When Christian Turner busted through the first level, broke a VMI tackle and somehow found his way into the end zone for a 35-yard score, it was the beginning of a career night. The redshirt junior registered his first 100-yard game, hitting the century mark exactly, while adding two touchdowns on just 13 carries. This morning, he expressed pride in his performance, but a desire to move forward quickly.
“It was a great experience,” Turner said. “I'm happy that I finally was able to get to 100 yards.”
If you take away Turner’s touchdown scamper, he still averaged over five yards per carry. But he doesn’t care about the numbers. There are bigger things to think about than that.
“Right now, it's time to put [the stats] aside and focus on the next game,” Turner continued. “It’s really more about trusting the process. It’s about buying in.”
The process the redshirt junior mentioned is that of the Wake Forest running back room, where there is no true No. 1. The Deacons run by committee. According to head coach Dave Clawson, one game does not change that approach.
“All [Turner’s performance] does is reinforce that both those guys deserve to start,” Clawson said in his Vanderbilt press conference, referring to Turner and co-starter Justice Ellison. “We have two starting tailbacks. They’re going to continue to alternate. In a certain game, if one guy gets the hot hand, we may give him the ball a little bit more like we’ve done in the past.”
This committee approach is nothing new for Wake Forest. Last season, the No. 1 spot was shared by Ellison, Turner and Christian Beal-Smith, who transferred to South Carolina in the offseason. The year before it was Beal-Smith and Kenneth Walker III, who left to have a sensational year at Michigan State and now plays for the Seahawks.
During their time with the Deacons, neither Beal-Smith nor Walker were able to buck the trend of the committee. For Turner, though, splitting the No. 1 role with his teammates suits him well. He and Ellison both carried the ball 13 times last week.

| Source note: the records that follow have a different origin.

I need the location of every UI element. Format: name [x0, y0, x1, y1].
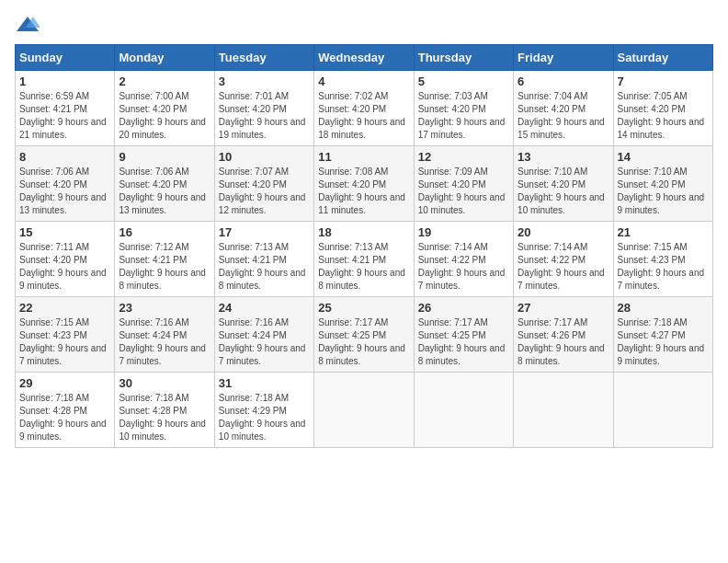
day-info: Sunrise: 7:11 AMSunset: 4:20 PMDaylight:… [19, 241, 110, 293]
day-info: Sunrise: 7:18 AMSunset: 4:28 PMDaylight:… [19, 392, 110, 443]
calendar-cell: 16Sunrise: 7:12 AMSunset: 4:21 PMDayligh… [115, 222, 214, 297]
weekday-header: Tuesday [214, 45, 313, 71]
day-number: 28 [618, 301, 709, 315]
day-info: Sunrise: 7:07 AMSunset: 4:20 PMDaylight:… [219, 166, 310, 217]
calendar-cell: 4Sunrise: 7:02 AMSunset: 4:20 PMDaylight… [314, 71, 414, 146]
weekday-header: Saturday [613, 45, 712, 71]
day-number: 23 [119, 301, 210, 315]
day-number: 20 [518, 225, 609, 239]
day-info: Sunrise: 7:16 AMSunset: 4:24 PMDaylight:… [219, 316, 310, 368]
calendar-cell: 24Sunrise: 7:16 AMSunset: 4:24 PMDayligh… [214, 297, 313, 373]
calendar-cell: 22Sunrise: 7:15 AMSunset: 4:23 PMDayligh… [16, 297, 115, 373]
calendar-cell: 14Sunrise: 7:10 AMSunset: 4:20 PMDayligh… [613, 146, 712, 222]
calendar-cell [514, 373, 613, 448]
logo-icon [15, 15, 40, 35]
day-info: Sunrise: 7:05 AMSunset: 4:20 PMDaylight:… [618, 90, 709, 142]
day-info: Sunrise: 7:18 AMSunset: 4:28 PMDaylight:… [119, 392, 210, 443]
calendar-week-row: 1Sunrise: 6:59 AMSunset: 4:21 PMDaylight… [16, 71, 713, 146]
day-info: Sunrise: 7:10 AMSunset: 4:20 PMDaylight:… [518, 166, 609, 217]
day-number: 1 [19, 75, 110, 88]
day-number: 14 [618, 150, 709, 164]
day-number: 3 [219, 75, 310, 88]
calendar-cell: 15Sunrise: 7:11 AMSunset: 4:20 PMDayligh… [16, 222, 115, 297]
day-info: Sunrise: 7:13 AMSunset: 4:21 PMDaylight:… [219, 241, 310, 293]
day-number: 27 [518, 301, 609, 315]
calendar-cell: 31Sunrise: 7:18 AMSunset: 4:29 PMDayligh… [214, 373, 313, 448]
day-number: 13 [518, 150, 609, 164]
weekday-header: Sunday [16, 45, 115, 71]
day-number: 18 [318, 225, 409, 239]
calendar-cell: 6Sunrise: 7:04 AMSunset: 4:20 PMDaylight… [514, 71, 613, 146]
day-number: 24 [219, 301, 310, 315]
day-info: Sunrise: 7:15 AMSunset: 4:23 PMDaylight:… [19, 316, 110, 368]
day-info: Sunrise: 7:14 AMSunset: 4:22 PMDaylight:… [418, 241, 509, 293]
calendar-cell: 9Sunrise: 7:06 AMSunset: 4:20 PMDaylight… [115, 146, 214, 222]
day-number: 6 [518, 75, 609, 88]
day-info: Sunrise: 7:17 AMSunset: 4:25 PMDaylight:… [318, 316, 409, 368]
weekday-header: Friday [514, 45, 613, 71]
calendar-cell [414, 373, 513, 448]
day-info: Sunrise: 7:16 AMSunset: 4:24 PMDaylight:… [119, 316, 210, 368]
day-info: Sunrise: 7:18 AMSunset: 4:27 PMDaylight:… [618, 316, 709, 368]
calendar-cell: 29Sunrise: 7:18 AMSunset: 4:28 PMDayligh… [16, 373, 115, 448]
day-number: 5 [418, 75, 509, 88]
day-info: Sunrise: 7:01 AMSunset: 4:20 PMDaylight:… [219, 90, 310, 142]
calendar-cell: 28Sunrise: 7:18 AMSunset: 4:27 PMDayligh… [613, 297, 712, 373]
calendar-cell [314, 373, 414, 448]
calendar-cell: 23Sunrise: 7:16 AMSunset: 4:24 PMDayligh… [115, 297, 214, 373]
calendar-cell: 5Sunrise: 7:03 AMSunset: 4:20 PMDaylight… [414, 71, 513, 146]
day-number: 9 [119, 150, 210, 164]
day-number: 15 [19, 225, 110, 239]
day-info: Sunrise: 7:08 AMSunset: 4:20 PMDaylight:… [318, 166, 409, 217]
day-info: Sunrise: 7:06 AMSunset: 4:20 PMDaylight:… [119, 166, 210, 217]
day-info: Sunrise: 7:09 AMSunset: 4:20 PMDaylight:… [418, 166, 509, 217]
day-number: 29 [19, 376, 110, 390]
calendar-cell: 7Sunrise: 7:05 AMSunset: 4:20 PMDaylight… [613, 71, 712, 146]
calendar-week-row: 15Sunrise: 7:11 AMSunset: 4:20 PMDayligh… [16, 222, 713, 297]
day-info: Sunrise: 7:14 AMSunset: 4:22 PMDaylight:… [518, 241, 609, 293]
day-info: Sunrise: 7:17 AMSunset: 4:25 PMDaylight:… [418, 316, 509, 368]
day-info: Sunrise: 7:06 AMSunset: 4:20 PMDaylight:… [19, 166, 110, 217]
calendar-cell: 2Sunrise: 7:00 AMSunset: 4:20 PMDaylight… [115, 71, 214, 146]
calendar-cell: 8Sunrise: 7:06 AMSunset: 4:20 PMDaylight… [16, 146, 115, 222]
day-info: Sunrise: 7:03 AMSunset: 4:20 PMDaylight:… [418, 90, 509, 142]
calendar-cell: 3Sunrise: 7:01 AMSunset: 4:20 PMDaylight… [214, 71, 313, 146]
day-number: 19 [418, 225, 509, 239]
logo [15, 15, 44, 35]
day-number: 12 [418, 150, 509, 164]
calendar-cell: 27Sunrise: 7:17 AMSunset: 4:26 PMDayligh… [514, 297, 613, 373]
day-number: 7 [618, 75, 709, 88]
day-info: Sunrise: 7:17 AMSunset: 4:26 PMDaylight:… [518, 316, 609, 368]
day-number: 25 [318, 301, 409, 315]
weekday-header: Monday [115, 45, 214, 71]
calendar-cell: 25Sunrise: 7:17 AMSunset: 4:25 PMDayligh… [314, 297, 414, 373]
day-info: Sunrise: 7:00 AMSunset: 4:20 PMDaylight:… [119, 90, 210, 142]
day-info: Sunrise: 7:04 AMSunset: 4:20 PMDaylight:… [518, 90, 609, 142]
day-info: Sunrise: 7:12 AMSunset: 4:21 PMDaylight:… [119, 241, 210, 293]
calendar-cell: 11Sunrise: 7:08 AMSunset: 4:20 PMDayligh… [314, 146, 414, 222]
day-number: 31 [219, 376, 310, 390]
weekday-header: Wednesday [314, 45, 414, 71]
calendar-cell: 20Sunrise: 7:14 AMSunset: 4:22 PMDayligh… [514, 222, 613, 297]
calendar-cell: 1Sunrise: 6:59 AMSunset: 4:21 PMDaylight… [16, 71, 115, 146]
calendar-cell: 21Sunrise: 7:15 AMSunset: 4:23 PMDayligh… [613, 222, 712, 297]
calendar-cell: 13Sunrise: 7:10 AMSunset: 4:20 PMDayligh… [514, 146, 613, 222]
calendar-week-row: 29Sunrise: 7:18 AMSunset: 4:28 PMDayligh… [16, 373, 713, 448]
calendar-week-row: 22Sunrise: 7:15 AMSunset: 4:23 PMDayligh… [16, 297, 713, 373]
weekday-header-row: SundayMondayTuesdayWednesdayThursdayFrid… [16, 45, 713, 71]
day-info: Sunrise: 7:10 AMSunset: 4:20 PMDaylight:… [618, 166, 709, 217]
day-number: 11 [318, 150, 409, 164]
day-info: Sunrise: 7:18 AMSunset: 4:29 PMDaylight:… [219, 392, 310, 443]
day-number: 16 [119, 225, 210, 239]
day-number: 8 [19, 150, 110, 164]
calendar: SundayMondayTuesdayWednesdayThursdayFrid… [15, 44, 713, 448]
day-info: Sunrise: 6:59 AMSunset: 4:21 PMDaylight:… [19, 90, 110, 142]
day-number: 2 [119, 75, 210, 88]
calendar-cell: 30Sunrise: 7:18 AMSunset: 4:28 PMDayligh… [115, 373, 214, 448]
day-number: 4 [318, 75, 409, 88]
header [15, 15, 713, 35]
day-info: Sunrise: 7:02 AMSunset: 4:20 PMDaylight:… [318, 90, 409, 142]
day-number: 17 [219, 225, 310, 239]
calendar-cell: 18Sunrise: 7:13 AMSunset: 4:21 PMDayligh… [314, 222, 414, 297]
calendar-week-row: 8Sunrise: 7:06 AMSunset: 4:20 PMDaylight… [16, 146, 713, 222]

“It’s right where I want to be,” Turner said. “The whole running back room is capable of playing. That makes us push each other and compete every week. Last year, I was pushed by Justice to learn and execute different aspects of the game. Even [sophomore] Quinton Cooley taught me certain things. Our running back room is super close.”
“The emphasis in the running back room and the rest of the team is to stay ready so you don't have to get ready,” Turner continued, speaking on the importance of depth. “Cooley knows at some point during the season we're gonna need him. He's going to be a really good player for us. I can rely on the other running backs and they can rely on me.”

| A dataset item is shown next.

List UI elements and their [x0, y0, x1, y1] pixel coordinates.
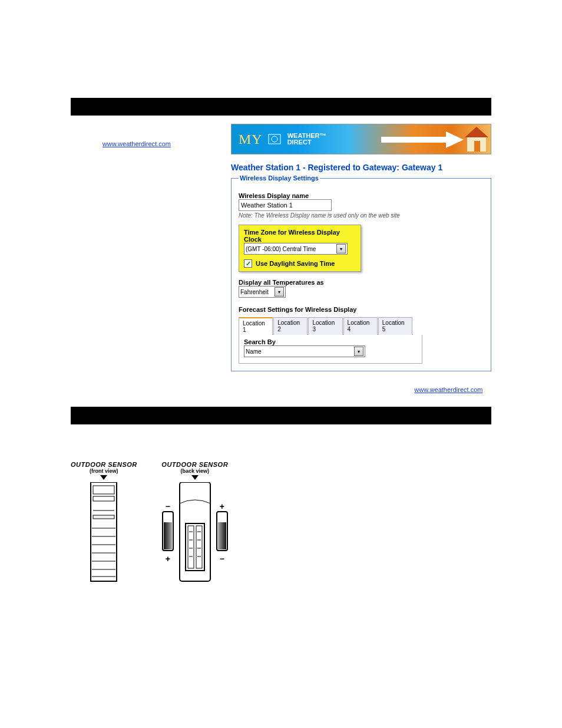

Turner’s expectations don’t stop at Cooley, though. He has belief in everyone in the room, all the way down to freshmen Demond Claiborne and Tate Carney.
“They’re doing well,” Turner said. “They’re going to be really special talents for us here. Demond is one of the fastest backs we have on the team. Tate, he’s super smart. He picks up on things quickly. He knows what he's doing on his assignments.”

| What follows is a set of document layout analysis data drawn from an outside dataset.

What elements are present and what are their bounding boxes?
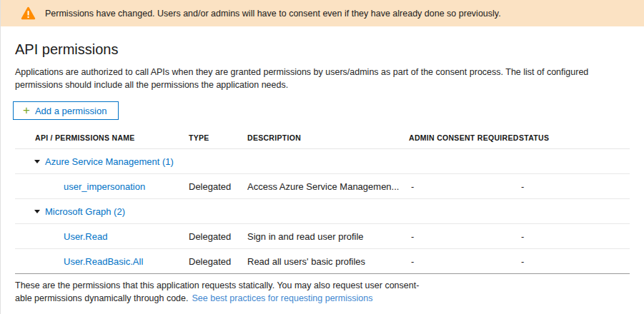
permission-type: Delegated <box>189 256 247 267</box>
table-row[interactable]: user_impersonation Delegated Access Azur… <box>15 174 630 199</box>
table-row[interactable]: User.Read Delegated Sign in and read use… <box>15 224 630 249</box>
note-line2: able permissions dynamically through cod… <box>15 293 189 303</box>
header-admin-consent-required: ADMIN CONSENT REQUIRED <box>408 133 518 142</box>
warning-banner-message: Permissions have changed. Users and/or a… <box>45 9 501 19</box>
warning-triangle-icon <box>21 6 36 20</box>
add-permission-label: Add a permission <box>35 106 106 116</box>
status-value: - <box>518 231 630 242</box>
header-status: STATUS <box>518 133 630 142</box>
group-name-link[interactable]: Microsoft Graph (2) <box>45 206 125 217</box>
page-description: Applications are authorized to call APIs… <box>15 66 630 91</box>
permission-description: Sign in and read user profile <box>247 231 408 242</box>
chevron-down-icon[interactable] <box>34 160 40 163</box>
permission-name-cell: User.Read <box>15 231 189 242</box>
permission-type: Delegated <box>189 231 247 242</box>
header-type: TYPE <box>189 133 247 142</box>
permission-name-cell: User.ReadBasic.All <box>15 256 189 267</box>
permission-description: Read all users' basic profiles <box>247 256 408 267</box>
table-header-row: API / PERMISSIONS NAME TYPE DESCRIPTION … <box>15 127 630 149</box>
header-description: DESCRIPTION <box>247 133 408 142</box>
group-name-link[interactable]: Azure Service Management (1) <box>45 156 174 167</box>
best-practices-link[interactable]: See best practices for requesting permis… <box>192 293 373 303</box>
admin-consent-value: - <box>408 181 518 192</box>
permission-name-cell: user_impersonation <box>15 181 189 192</box>
group-row-microsoft-graph[interactable]: Microsoft Graph (2) <box>15 199 630 224</box>
permission-link[interactable]: User.ReadBasic.All <box>64 256 143 267</box>
status-value: - <box>518 256 630 267</box>
table-row[interactable]: User.ReadBasic.All Delegated Read all us… <box>15 249 630 274</box>
permission-link[interactable]: User.Read <box>64 231 107 242</box>
status-value: - <box>518 181 630 192</box>
page-title: API permissions <box>15 41 644 58</box>
chevron-down-icon[interactable] <box>34 210 40 213</box>
group-toggle[interactable]: Microsoft Graph (2) <box>15 206 189 217</box>
permission-link[interactable]: user_impersonation <box>64 181 145 192</box>
plus-icon: + <box>23 104 30 116</box>
permissions-table: API / PERMISSIONS NAME TYPE DESCRIPTION … <box>15 127 630 274</box>
group-toggle[interactable]: Azure Service Management (1) <box>15 156 189 167</box>
admin-consent-value: - <box>408 256 518 267</box>
static-permissions-note: These are the permissions that this appl… <box>15 279 630 305</box>
group-row-azure-service-management[interactable]: Azure Service Management (1) <box>15 149 630 174</box>
warning-banner: Permissions have changed. Users and/or a… <box>1 0 644 26</box>
permission-description: Access Azure Service Managemen... <box>247 181 408 192</box>
permission-type: Delegated <box>189 181 247 192</box>
note-line1: These are the permissions that this appl… <box>15 280 419 290</box>
header-api-permissions-name: API / PERMISSIONS NAME <box>15 133 189 142</box>
add-permission-button[interactable]: + Add a permission <box>13 101 119 120</box>
admin-consent-value: - <box>408 231 518 242</box>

Despite the successes of Week 1, Turner is ready to move on. With the self-described capable running back squad behind him and Ellison, there is still work to be done.
“After the game, we looked at our strengths and weaknesses,” Turner said. “There are things we can fix that will make us a better team week by week. We’re 1-0 this season and it’s time to go 1-0 against Vandy. We’ll make our corrections and keep going from there.”